[Records from a dataset]
+ + + + + + +
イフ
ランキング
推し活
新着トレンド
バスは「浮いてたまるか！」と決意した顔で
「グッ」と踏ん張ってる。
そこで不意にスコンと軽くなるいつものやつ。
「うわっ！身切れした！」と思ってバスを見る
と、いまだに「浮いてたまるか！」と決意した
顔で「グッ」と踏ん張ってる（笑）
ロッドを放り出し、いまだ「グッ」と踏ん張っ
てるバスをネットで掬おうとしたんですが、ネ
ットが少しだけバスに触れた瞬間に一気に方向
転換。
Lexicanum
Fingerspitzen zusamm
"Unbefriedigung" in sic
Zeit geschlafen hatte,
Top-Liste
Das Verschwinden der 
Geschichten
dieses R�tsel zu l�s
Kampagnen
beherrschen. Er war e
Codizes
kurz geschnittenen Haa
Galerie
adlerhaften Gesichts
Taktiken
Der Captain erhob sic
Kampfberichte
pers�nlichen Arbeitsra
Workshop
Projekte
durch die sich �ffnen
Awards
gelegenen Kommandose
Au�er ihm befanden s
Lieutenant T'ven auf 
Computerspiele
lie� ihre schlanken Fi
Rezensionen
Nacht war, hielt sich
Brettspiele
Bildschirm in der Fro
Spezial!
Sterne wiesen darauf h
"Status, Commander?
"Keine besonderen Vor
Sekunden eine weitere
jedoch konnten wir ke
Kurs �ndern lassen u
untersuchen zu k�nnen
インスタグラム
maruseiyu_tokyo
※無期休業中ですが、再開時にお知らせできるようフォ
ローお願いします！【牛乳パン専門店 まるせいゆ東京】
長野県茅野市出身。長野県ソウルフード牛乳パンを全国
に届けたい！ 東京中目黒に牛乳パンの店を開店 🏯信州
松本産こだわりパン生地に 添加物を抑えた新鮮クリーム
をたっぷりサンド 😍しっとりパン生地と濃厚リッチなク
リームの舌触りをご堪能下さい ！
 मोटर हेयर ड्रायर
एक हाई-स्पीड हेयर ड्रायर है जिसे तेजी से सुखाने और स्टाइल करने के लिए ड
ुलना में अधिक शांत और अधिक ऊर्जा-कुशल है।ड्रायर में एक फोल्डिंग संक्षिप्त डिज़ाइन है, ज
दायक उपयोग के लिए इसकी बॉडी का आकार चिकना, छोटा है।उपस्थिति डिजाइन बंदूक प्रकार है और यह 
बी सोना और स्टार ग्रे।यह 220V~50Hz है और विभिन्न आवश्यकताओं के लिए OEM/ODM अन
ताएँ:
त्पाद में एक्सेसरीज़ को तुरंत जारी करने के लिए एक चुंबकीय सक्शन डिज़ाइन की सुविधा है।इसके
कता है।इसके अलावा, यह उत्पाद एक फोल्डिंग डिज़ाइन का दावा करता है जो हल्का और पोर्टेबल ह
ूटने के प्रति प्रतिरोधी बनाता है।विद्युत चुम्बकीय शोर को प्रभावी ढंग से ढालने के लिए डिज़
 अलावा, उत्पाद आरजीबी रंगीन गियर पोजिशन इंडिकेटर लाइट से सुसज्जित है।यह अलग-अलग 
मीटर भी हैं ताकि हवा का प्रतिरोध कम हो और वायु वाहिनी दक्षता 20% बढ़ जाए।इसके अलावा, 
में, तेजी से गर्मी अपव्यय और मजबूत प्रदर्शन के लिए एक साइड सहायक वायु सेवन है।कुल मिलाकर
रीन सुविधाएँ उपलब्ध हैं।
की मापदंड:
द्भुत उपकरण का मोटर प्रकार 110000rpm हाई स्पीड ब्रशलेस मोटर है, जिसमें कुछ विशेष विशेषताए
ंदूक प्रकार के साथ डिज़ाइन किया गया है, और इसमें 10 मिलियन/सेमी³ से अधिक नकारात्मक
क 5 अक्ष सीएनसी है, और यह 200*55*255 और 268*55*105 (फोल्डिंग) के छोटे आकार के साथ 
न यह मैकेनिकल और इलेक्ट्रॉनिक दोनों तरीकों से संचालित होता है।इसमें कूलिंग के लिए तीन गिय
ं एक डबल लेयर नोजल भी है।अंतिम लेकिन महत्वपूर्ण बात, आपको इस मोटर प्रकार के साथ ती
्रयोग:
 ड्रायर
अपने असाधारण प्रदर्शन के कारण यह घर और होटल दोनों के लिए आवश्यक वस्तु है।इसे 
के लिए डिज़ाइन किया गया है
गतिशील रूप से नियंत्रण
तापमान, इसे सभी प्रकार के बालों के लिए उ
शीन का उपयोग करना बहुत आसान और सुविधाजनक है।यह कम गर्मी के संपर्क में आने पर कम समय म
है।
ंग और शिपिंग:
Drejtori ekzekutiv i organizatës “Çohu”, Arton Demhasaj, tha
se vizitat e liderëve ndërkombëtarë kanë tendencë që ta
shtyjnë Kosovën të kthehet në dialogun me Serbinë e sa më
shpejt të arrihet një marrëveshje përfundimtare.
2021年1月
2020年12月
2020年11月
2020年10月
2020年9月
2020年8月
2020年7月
+ + + + + + +
# What you need to do
What lines of the data include the word "浮いてたまるか"? Copy each of them.

# Solution to this task
バスは「浮いてたまるか！」と決意した顔で
と、いまだに「浮いてたまるか！」と決意した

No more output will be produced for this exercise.